Reproduce the records below exactly, leaving out any pictures.

─── Provided records ───

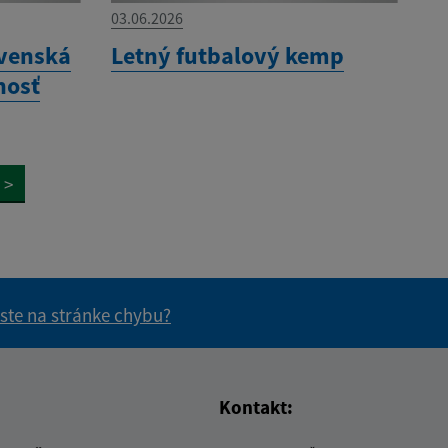
03.06.2026
venská
Letný futbalový kemp
nosť
>
 ste na stránke chybu?
vás užitočné?
e pre vás užitočné?
Kontakt:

───

* **Reply**:
03.06.2026
venská
Letný futbalový kemp
nosť
>
 ste na stránke chybu?
vás užitočné?
e pre vás užitočné?
Kontakt:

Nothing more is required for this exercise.